Screenshot grounding data:
___

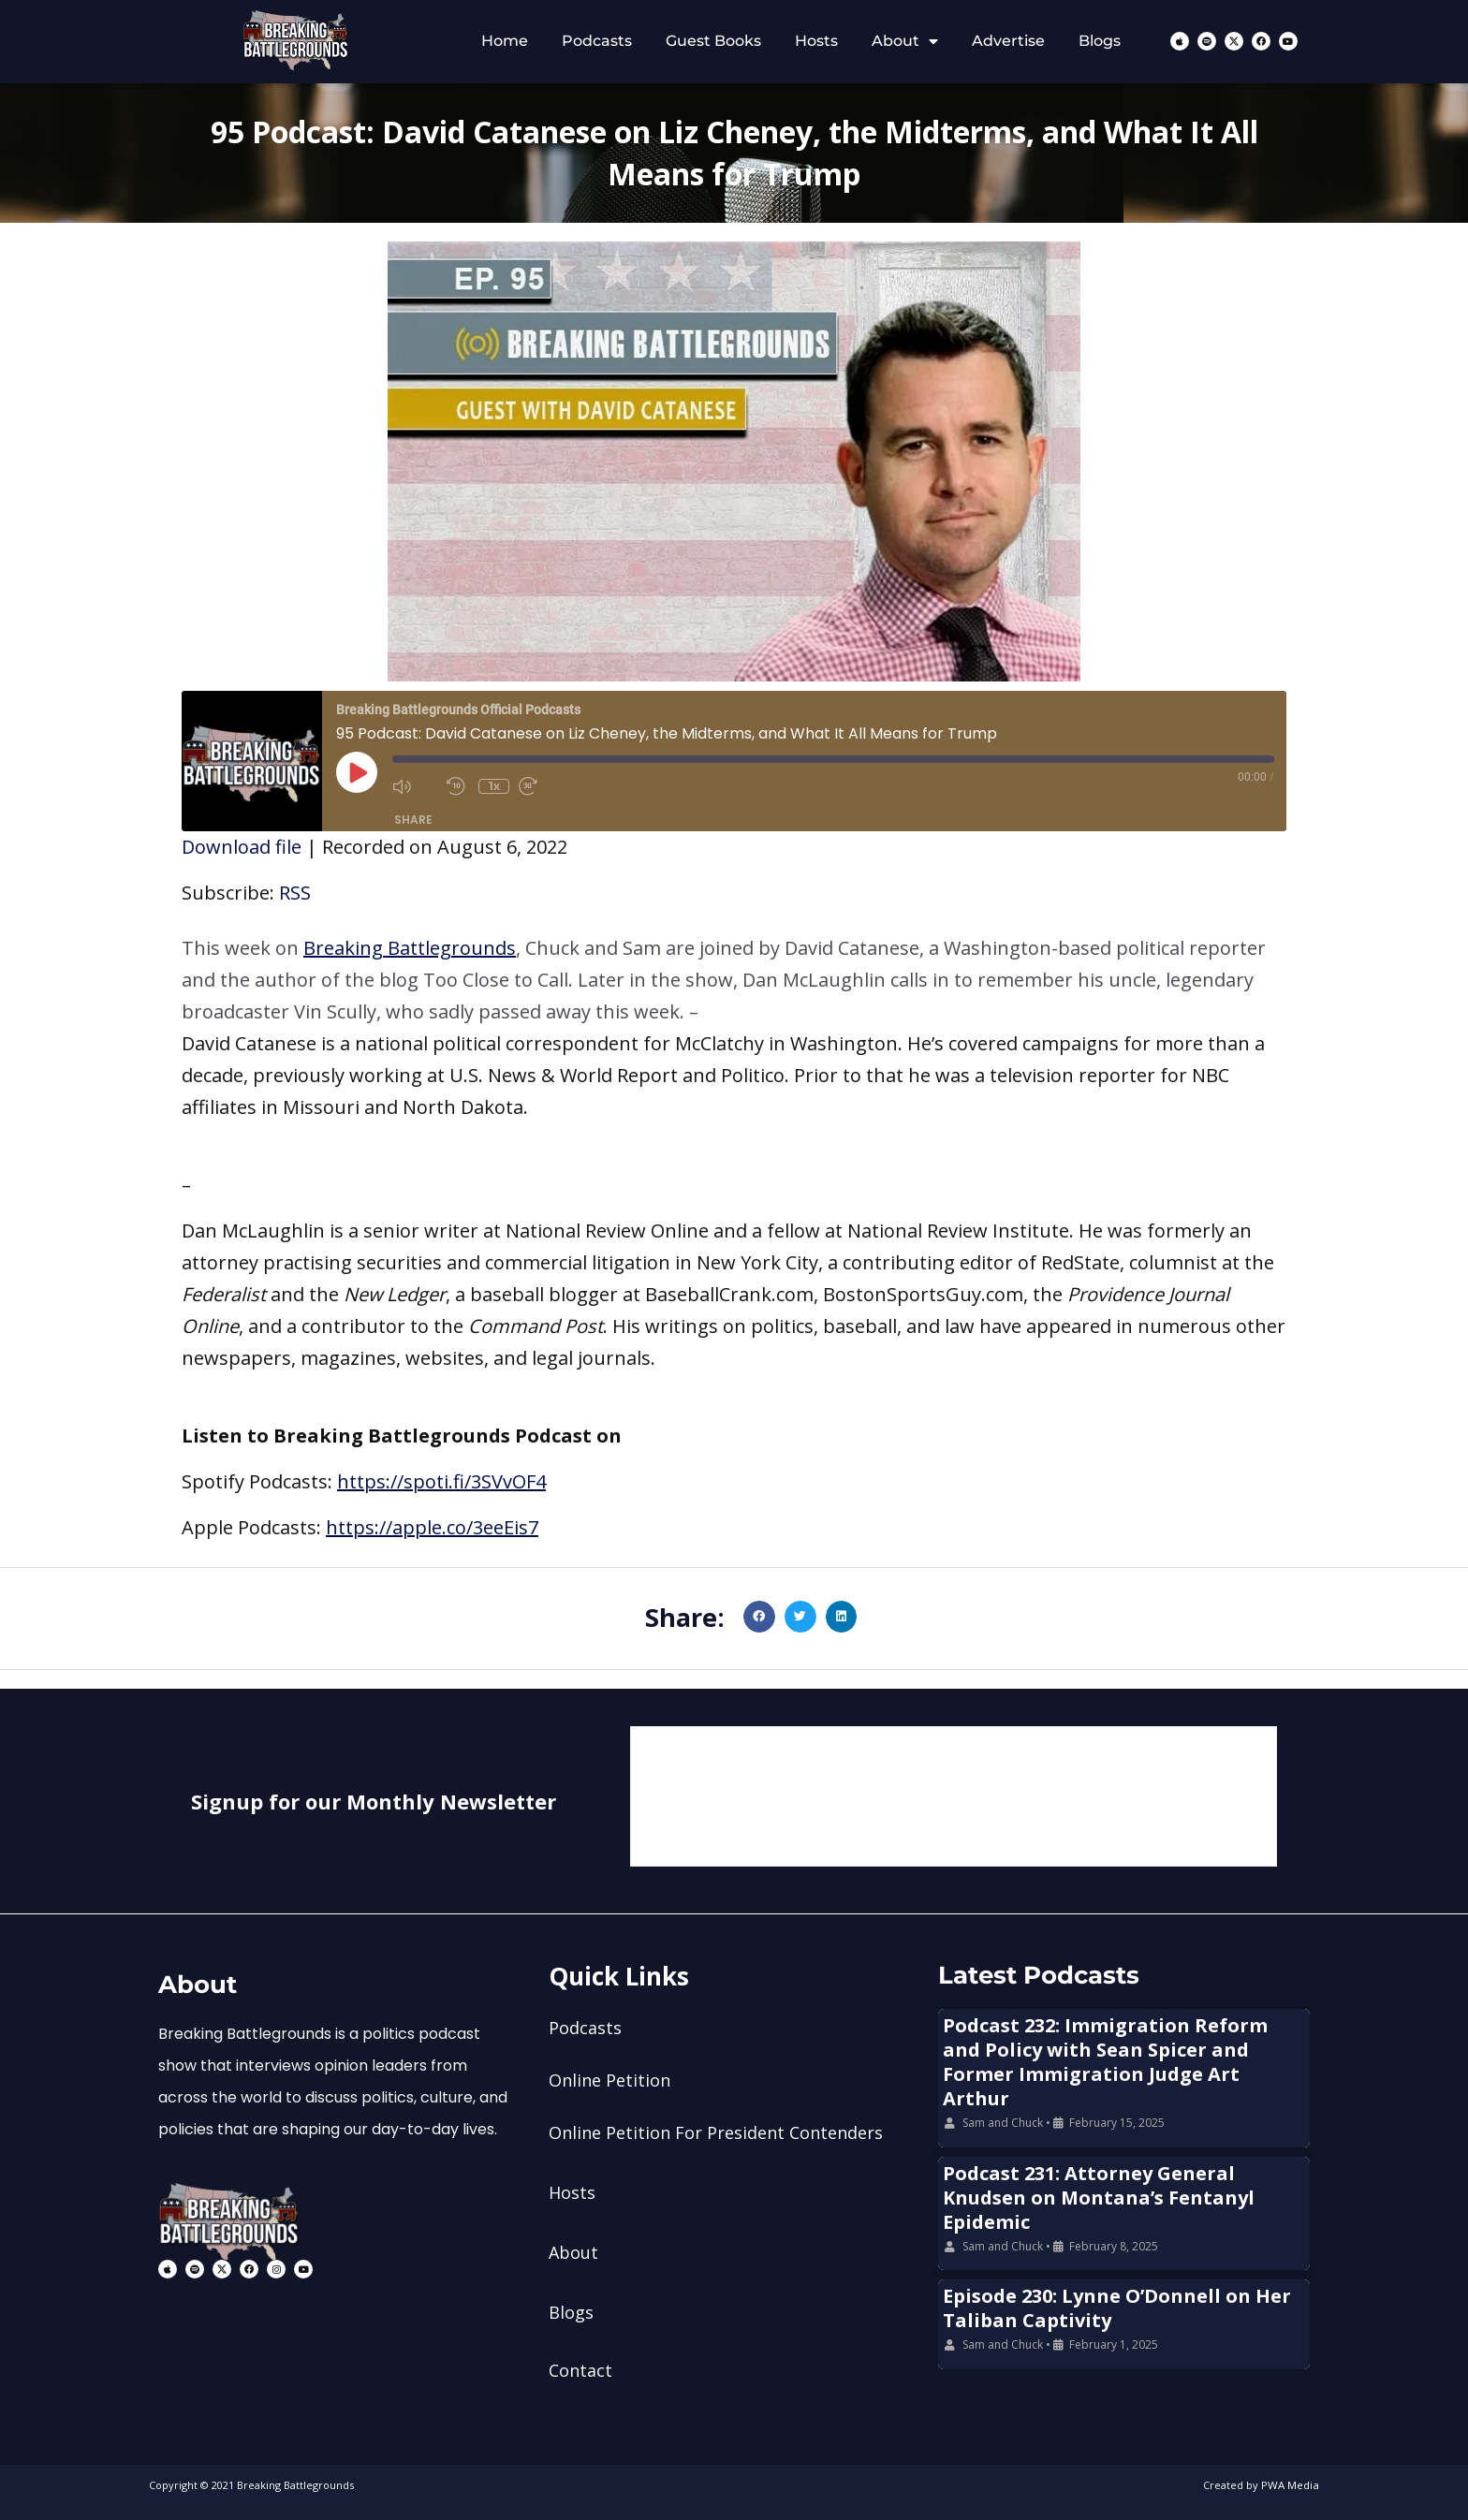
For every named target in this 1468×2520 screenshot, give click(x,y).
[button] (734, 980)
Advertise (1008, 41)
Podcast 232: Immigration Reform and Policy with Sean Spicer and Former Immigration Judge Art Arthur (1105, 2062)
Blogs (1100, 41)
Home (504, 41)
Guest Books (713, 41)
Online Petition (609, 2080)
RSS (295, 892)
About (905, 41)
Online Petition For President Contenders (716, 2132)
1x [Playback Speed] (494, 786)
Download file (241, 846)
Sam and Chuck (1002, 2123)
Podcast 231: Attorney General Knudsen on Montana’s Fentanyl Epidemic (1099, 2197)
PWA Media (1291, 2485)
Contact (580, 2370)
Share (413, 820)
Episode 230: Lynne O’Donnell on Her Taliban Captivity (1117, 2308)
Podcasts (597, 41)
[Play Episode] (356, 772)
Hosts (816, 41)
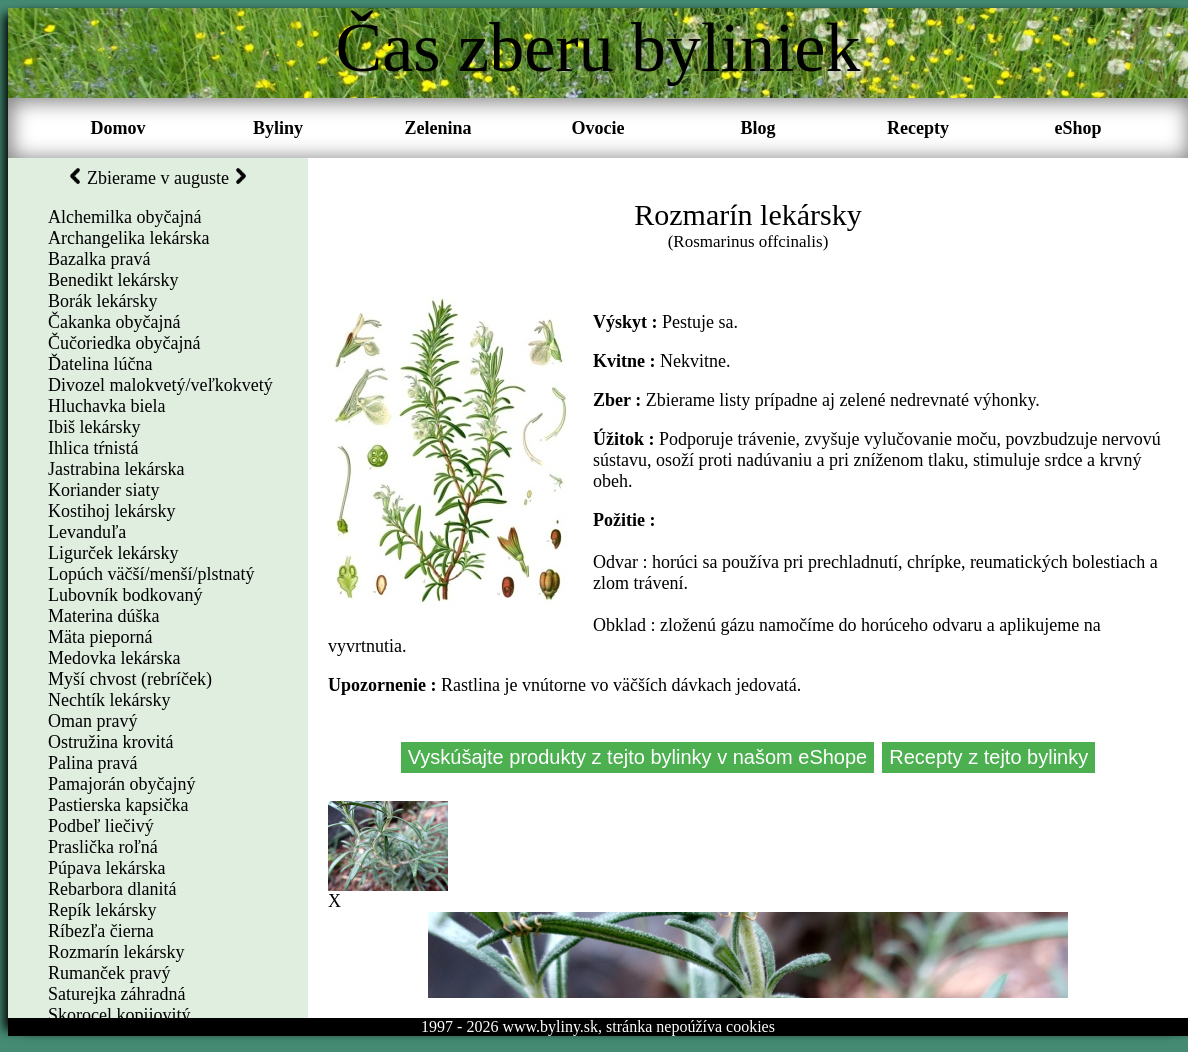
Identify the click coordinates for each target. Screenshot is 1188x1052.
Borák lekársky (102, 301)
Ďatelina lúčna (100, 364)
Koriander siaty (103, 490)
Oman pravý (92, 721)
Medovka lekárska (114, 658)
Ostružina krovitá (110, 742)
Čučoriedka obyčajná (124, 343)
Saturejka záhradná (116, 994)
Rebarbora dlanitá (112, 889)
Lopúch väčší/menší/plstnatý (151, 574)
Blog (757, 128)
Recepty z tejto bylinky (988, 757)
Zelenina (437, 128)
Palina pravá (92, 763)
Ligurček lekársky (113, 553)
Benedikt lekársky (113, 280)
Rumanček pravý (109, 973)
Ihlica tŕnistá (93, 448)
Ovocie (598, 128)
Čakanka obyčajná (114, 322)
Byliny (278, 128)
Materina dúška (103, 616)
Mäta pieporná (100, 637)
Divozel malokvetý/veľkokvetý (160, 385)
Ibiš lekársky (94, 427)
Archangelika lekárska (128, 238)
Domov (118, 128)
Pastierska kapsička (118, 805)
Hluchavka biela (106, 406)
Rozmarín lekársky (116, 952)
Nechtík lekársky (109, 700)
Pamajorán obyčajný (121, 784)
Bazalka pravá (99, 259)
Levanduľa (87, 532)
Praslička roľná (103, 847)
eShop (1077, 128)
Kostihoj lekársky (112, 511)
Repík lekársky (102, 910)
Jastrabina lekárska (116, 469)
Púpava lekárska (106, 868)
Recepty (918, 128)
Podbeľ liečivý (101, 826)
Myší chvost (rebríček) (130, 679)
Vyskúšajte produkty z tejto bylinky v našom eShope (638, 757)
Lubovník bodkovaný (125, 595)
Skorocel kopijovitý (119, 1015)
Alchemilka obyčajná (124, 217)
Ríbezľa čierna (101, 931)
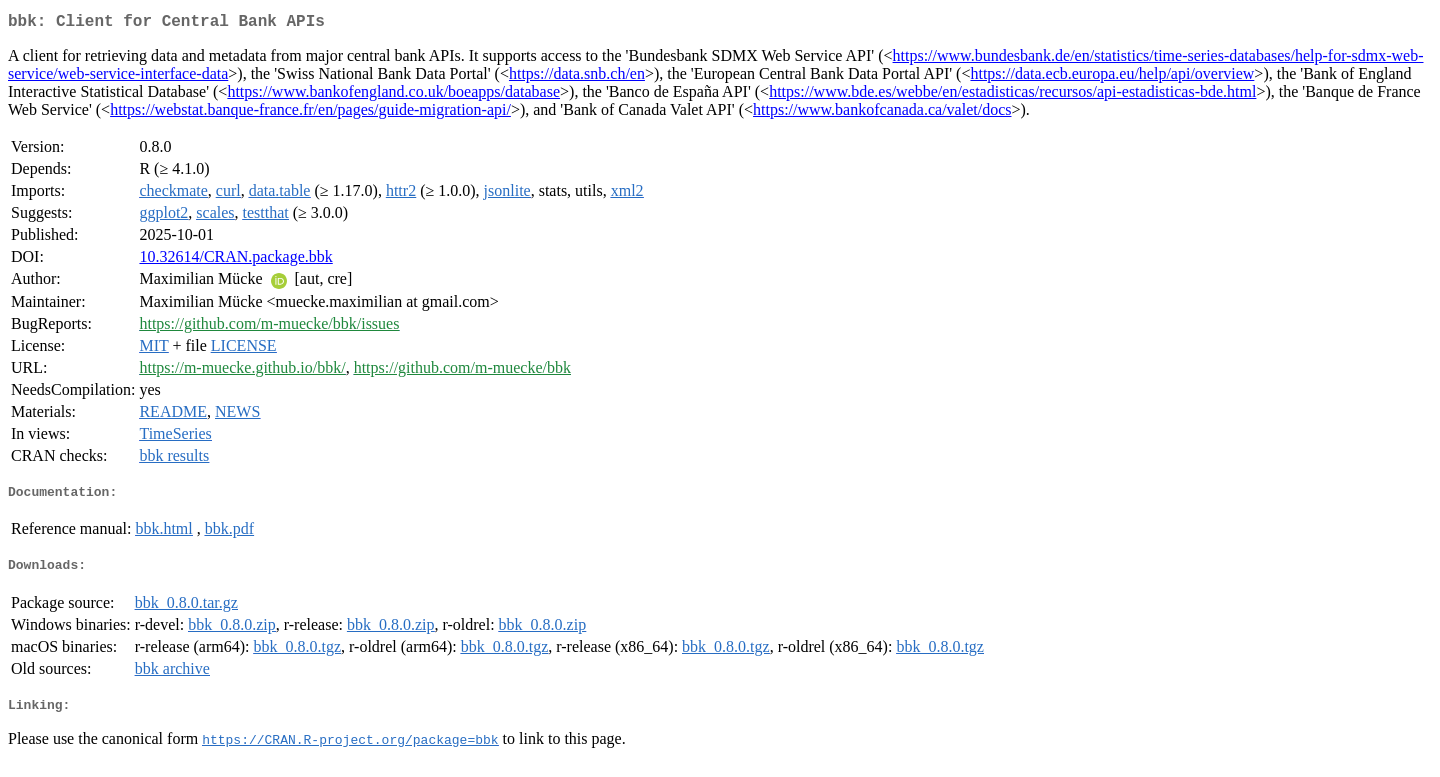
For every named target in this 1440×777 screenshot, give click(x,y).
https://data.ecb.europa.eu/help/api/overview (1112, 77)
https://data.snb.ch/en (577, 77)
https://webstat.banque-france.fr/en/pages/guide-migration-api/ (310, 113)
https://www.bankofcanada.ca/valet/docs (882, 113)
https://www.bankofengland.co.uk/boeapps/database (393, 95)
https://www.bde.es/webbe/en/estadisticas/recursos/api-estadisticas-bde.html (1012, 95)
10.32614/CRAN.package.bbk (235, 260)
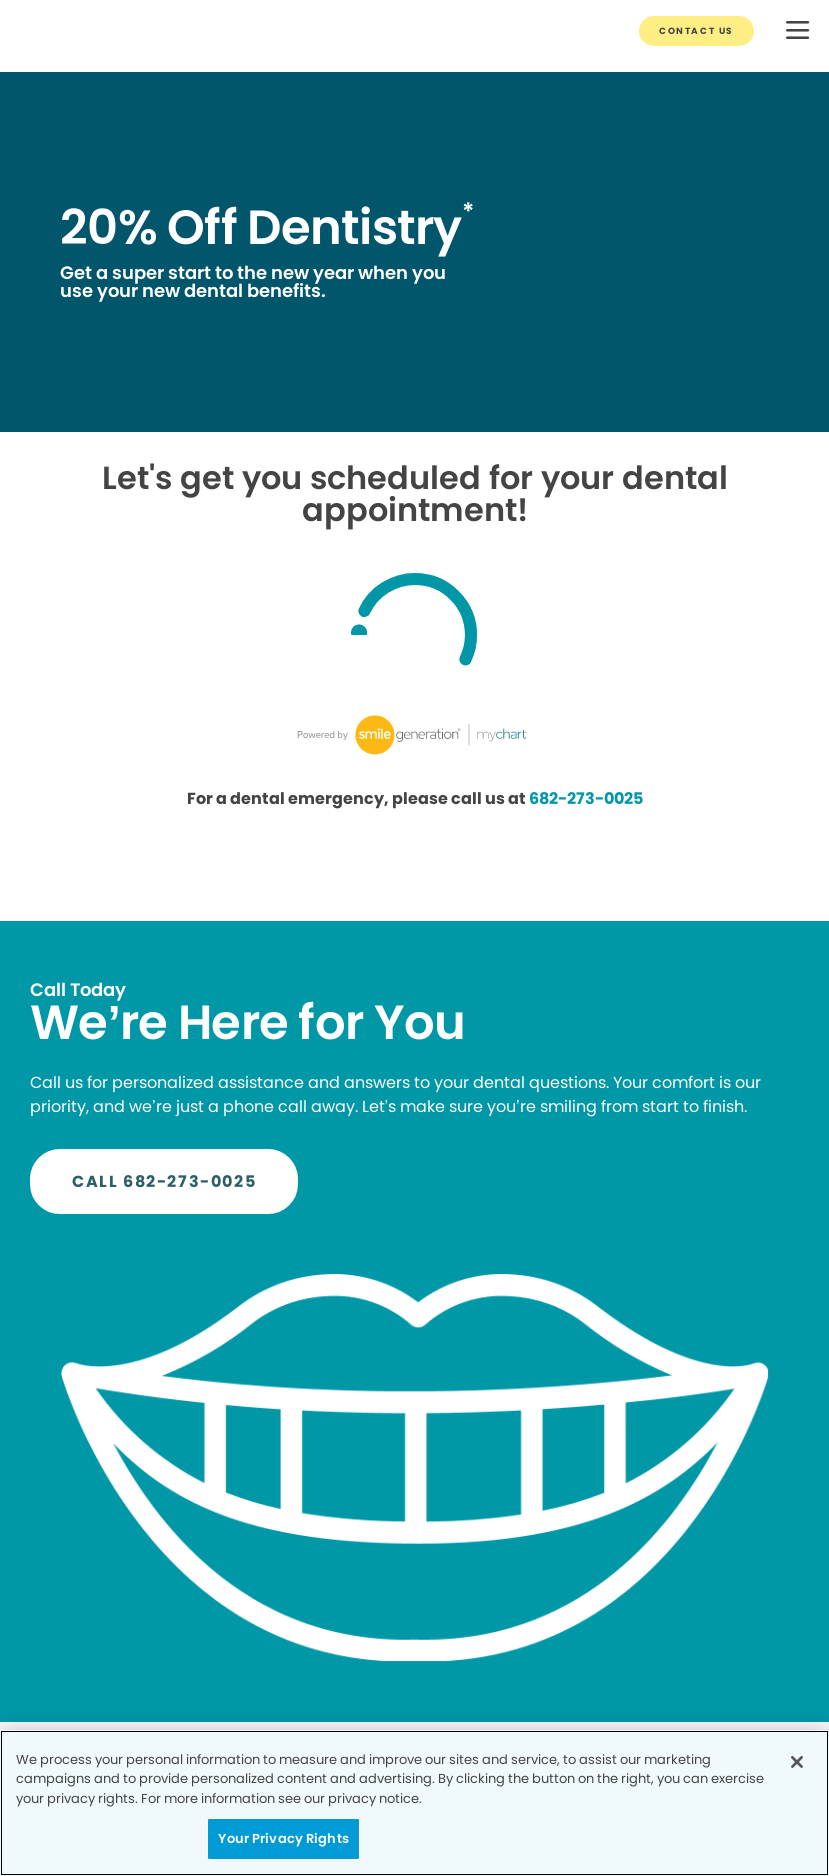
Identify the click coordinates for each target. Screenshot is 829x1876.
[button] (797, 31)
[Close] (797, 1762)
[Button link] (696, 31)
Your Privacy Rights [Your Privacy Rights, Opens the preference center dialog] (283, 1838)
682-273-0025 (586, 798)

___

Assignment:
From the records above, transcribe exactly the run of lines that opens with the line holding "Blog (757, 128)" and closes with the line holding "Mäta pieporná (100, 637)", both included.

Written reply:
Blog (757, 128)
Recepty z tejto bylinky (988, 757)
Zelenina (437, 128)
Palina pravá (92, 763)
Ligurček lekársky (113, 553)
Benedikt lekársky (113, 280)
Rumanček pravý (109, 973)
Ihlica tŕnistá (93, 448)
Ovocie (598, 128)
Čakanka obyčajná (114, 322)
Byliny (278, 128)
Materina dúška (103, 616)
Mäta pieporná (100, 637)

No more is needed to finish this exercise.